Ketut assistiu, com vivo interesse, ao começo do trailer, em que o ator que o representa faz a previsão para Julia Roberts: “Você viverá muito tempo [...] Perderá todo o seu dinheiro [...] Não se preocupe, vai recuperar tudo e retornará a Bali, e então vou lhe ensinar tudo o que sei.” O ator abre um sorriso amplo e quase desdentado bem parecido com o de Ketut.
 
Este me pede que repasse o trailer algumas vezes e observa: “Foram essas palavras mesmo que falei para a mulher de Nova York.” Ele quer dizer
Elizabeth Gilbert, cujo nome nem sempre consegue lembrar, muito embora tenha passado meses com ela, e visitantes tenham lhe dado exemplares do livro em todas as traduções disponíveis.
 
Então, ele desvia a atenção da tela do computador e, com os olhos brilhantes, pergunta: “Por que não me usaram?
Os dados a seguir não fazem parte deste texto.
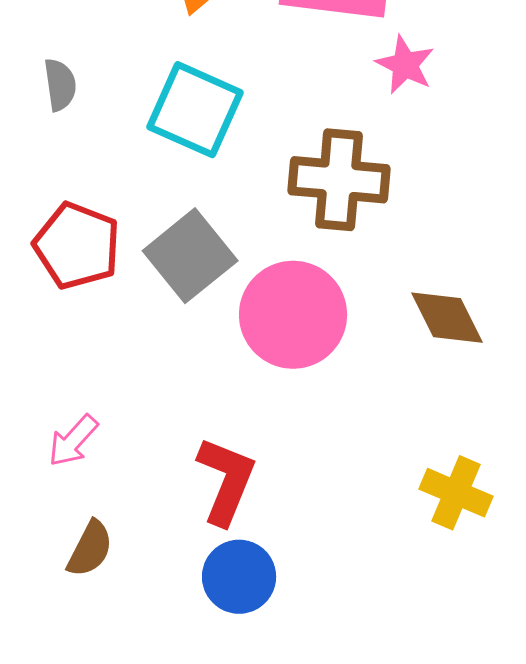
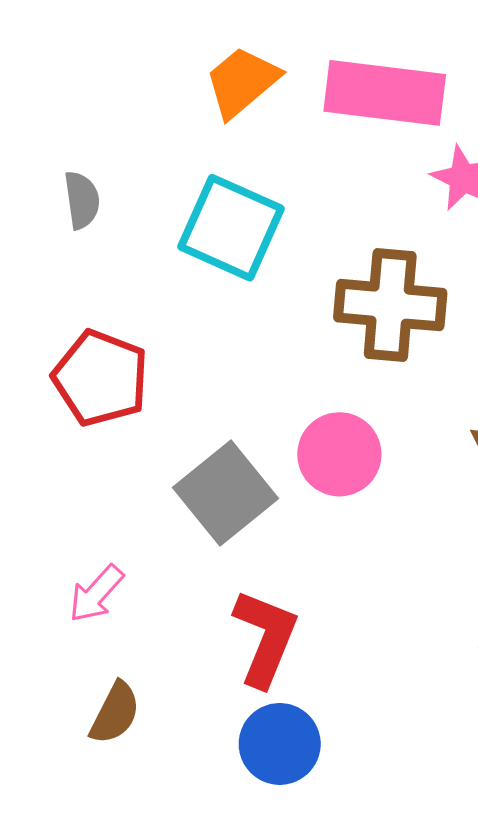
gray square: (190, 256) -> (226, 493), moved
pink circle: (293, 315) -> (339, 454), size x0.7

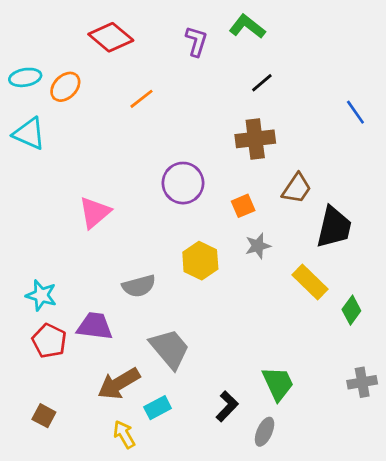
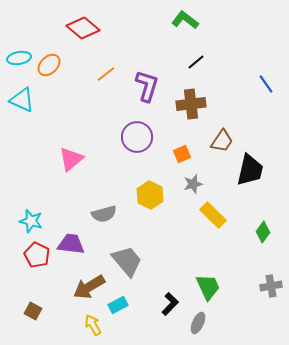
purple L-shape: (196, 41) -> (147, 86), moved, size x1.4
yellow rectangle: (310, 282) -> (213, 215), moved

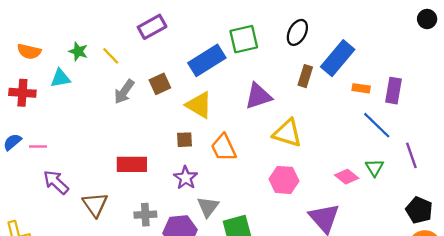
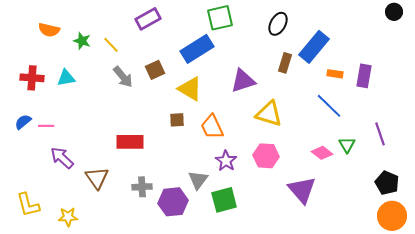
green square: (244, 39) -> (220, 18), moved
orange semicircle: (29, 51) -> (49, 30), moved
cyan triangle: (60, 78) -> (66, 78), moved
gray arrow: (124, 92) -> (123, 77), turned -75
blue line: (377, 125) -> (329, 106), moved
purple star: (186, 178) -> (226, 161), moved

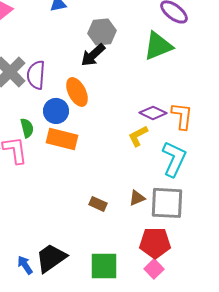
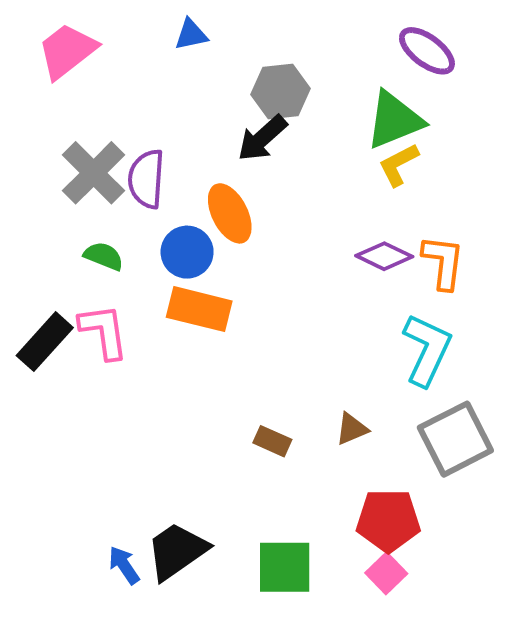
green semicircle: (27, 128) -> (104, 256), moved, turned -54
yellow L-shape: (138, 136) -> (398, 165), moved
gray square: (167, 203) -> (455, 439), moved, turned -30

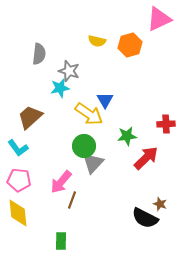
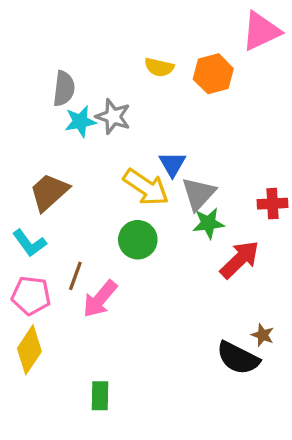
cyan star: (60, 88) -> (80, 121), moved
gray triangle: (93, 163) -> (199, 194), moved
brown line: (72, 200) -> (75, 276), moved
yellow diamond: (18, 213) -> (29, 350), turned 40

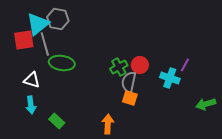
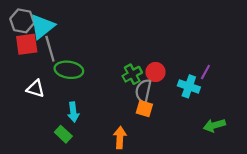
gray hexagon: (58, 19) -> (22, 21), moved
green arrow: (206, 104) -> (214, 125), moved
cyan arrow: (31, 105) -> (73, 112), moved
Sou muito mais bonito.” Na verdade, a pergunta é séria.
 
Ketut, o mais longe possível de Hollywood, não entende direito por que não poderia ser ele ali na tela. Tentei explicar que ser ator é muito tedioso, tendo de repetir as mesmas frases várias vezes o dia inteiro; é um serviço muito diferente de ser “Homem Santo”. Também digo que, normalmente, as pessoas não representam a si mesmas no cinema, ressaltando que “a mulher de Nova York” era representada por Julia Roberts. Ketut ainda não está completamente convencido. Para ele, esse é literalmente o papel que nasceu para desempenhar.
 
A sabedoria da felicidade
 
O sol já está se pondo e esse homenzinho mágico lê a mão de duas senhoras americanas. Escuto-o descrever um futuro parecido com o que previu para Elizabeth Gilbert:
 
“Agora você vai encontrar alguém para o resto da vida, que ficará muito feliz de estar com você, e não vai se divorciar de novo.” Os olhos delas brilham, do mesmo jeito que os meus devem ter brilhado durante a primeira visita.
 
O sucesso não traz necessariamente felicidade, mas a felicidade em si cria o sucesso. Acho que esse ditado é verdadeiro no caso de Ketut. A cada encontro, percebo que a maior parte das minhas expectativas originais, vindas das páginas de Comer, rezar, amar, era bastante equivocada. A alegria e o contentamento profundos de Ketut empolgam os visitantes e são como um estímulo para que busquemos concretizar as nossas aspirações, como fez a Elizabeth Gilbert.
 
A real magia de Ketut tem base em uma propriedade muito mais sutil e aparentemente humana: a sabedoria da felicidade.